Vale la pena ricordare che il giapponese, insieme all’arabo, al cantonese, al coreano e al mandarino, è una delle lingue più difficili da padroneggiare per gli anglofoni, mentre le lingue romanze come il francese, l’italiano o lo spagnolo sono più facili.
La mia lezione settimanale è estenuante e un’ora è il massimo che riesco a reggere. Uso questa analogia: il mio cervello è come un armadio senza abbastanza grucce vuote e il giapponese non si abbina a nulla nel mio guardaroba. Il sistema di scrittura intimorisce chi parla inglese: l’ordine delle parole è invertito e l’educazione è più importante della chiarezza.

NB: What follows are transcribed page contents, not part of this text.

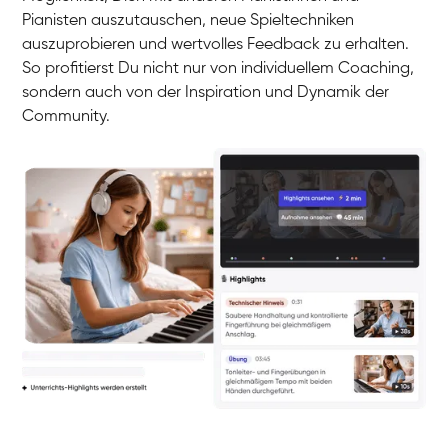
Pianisten auszutauschen, neue Spieltechniken
auszuprobieren und wertvolles Feedback zu erhalten.
So profitierst Du nicht nur von individuellem Coaching,
sondern auch von der Inspiration und Dynamik der
Community.
Yuna
Klavier / Piano / Flügel
Camilla
Klavier / Piano / Flügel
Negin
Klavier / Piano / Flügel
Katarzyna
Klavier / Piano / Flügel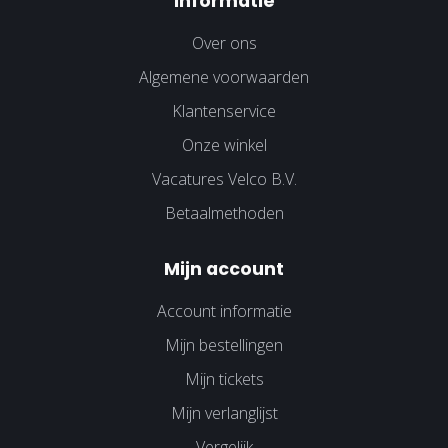
Informatie
Over ons
Algemene voorwaarden
Klantenservice
Onze winkel
Vacatures Velco B.V.
Betaalmethoden
Mijn account
Account informatie
Mijn bestellingen
Mijn tickets
Mijn verlanglijst
Vergelijk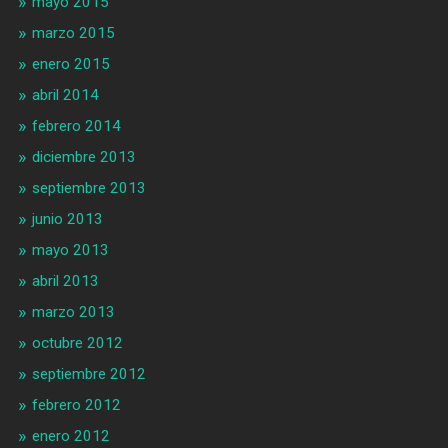
mayo 2015
marzo 2015
enero 2015
abril 2014
febrero 2014
diciembre 2013
septiembre 2013
junio 2013
mayo 2013
abril 2013
marzo 2013
octubre 2012
septiembre 2012
febrero 2012
enero 2012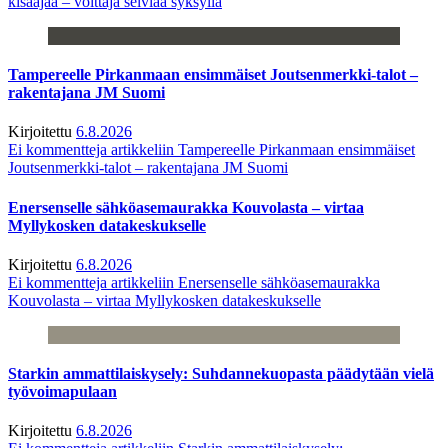
kisaajaa – voittaja selviää syksyllä
Tampereelle Pirkanmaan ensimmäiset Joutsenmerkki-talot –
rakentajana JM Suomi
Kirjoitettu
6.8.2026
Ei kommentteja
artikkeliin Tampereelle Pirkanmaan ensimmäiset
Joutsenmerkki-talot – rakentajana JM Suomi
Enersenselle sähköasemaurakka Kouvolasta – virtaa
Myllykosken datakeskukselle
Kirjoitettu
6.8.2026
Ei kommentteja
artikkeliin Enersenselle sähköasemaurakka
Kouvolasta – virtaa Myllykosken datakeskukselle
Starkin ammattilaiskysely: Suhdannekuopasta päädytään vielä
työvoimapulaan
Kirjoitettu
6.8.2026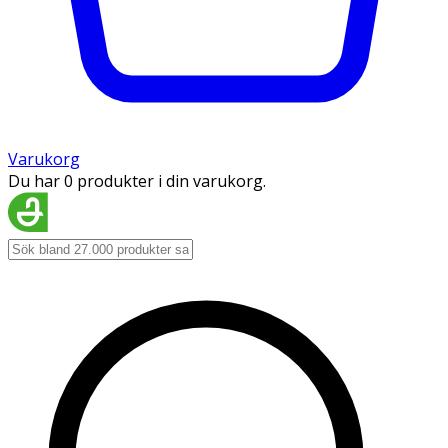
Varukorg
Du har 0 produkter i din varukorg.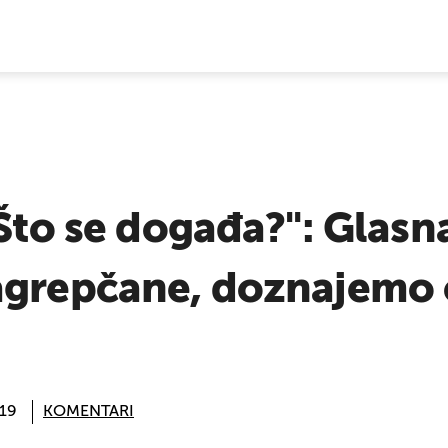
E VIJESTI
 Što se događa?": Glas
agrepčane, doznajemo 
:19
KOMENTARI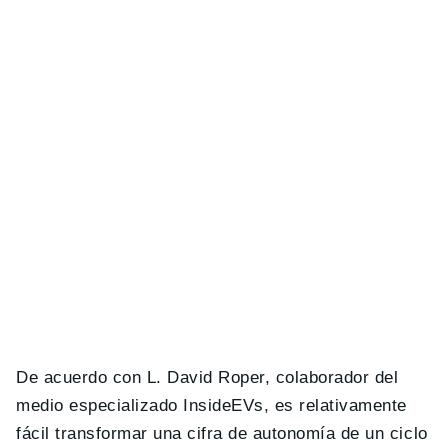
De acuerdo con L. David Roper, colaborador del
medio especializado InsideEVs, es relativamente
fácil transformar una cifra de autonomía de un ciclo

Nei quattro anni e mezzo in cui ho lavorato come reporter da Rio de Janeiro, me la sono cavata grazie al Portuñol (un mix improvvisato di spagnolo e portoghese) e alla pazienza dei brasiliani. Con il giapponese, però, non esiste una via di mezzo simile. O lo parli oppure no.
Il mio livello di giapponese non andrà mai oltre quello prescolare, ma sovraccaricare il cervello con le lezioni potrebbe funzionare allo stesso modo in cui i miei allenamenti regolari con i pesi mi aiutano a mantenere la forza fisica.
Ono-san, la mia insegnante di giapponese, ha definito le app per l’apprendimento delle lingue, “meglio di niente”. Secondo Bialystok la tecnologia può rappresentare un utile alleato per l’apprendimento, “ma per fare progressi, occorre naturalmente usare la lingua in situazioni reali con altre persone”.
“Se le persone adulte provano ad imparare una nuova lingua, non ottengono grandi risultati: non diventano bilingui”, ha detto Bialystok. “Ma lo sforzo che comporta l’apprendimento di una lingua fa bene al cervello. Quindi, quello che intendo dire è questo: ciò che è faticoso per il cervello lo rafforza. Imparare una lingua, soprattutto in età avanzata, è impegnativo ma fa bene al cervello”.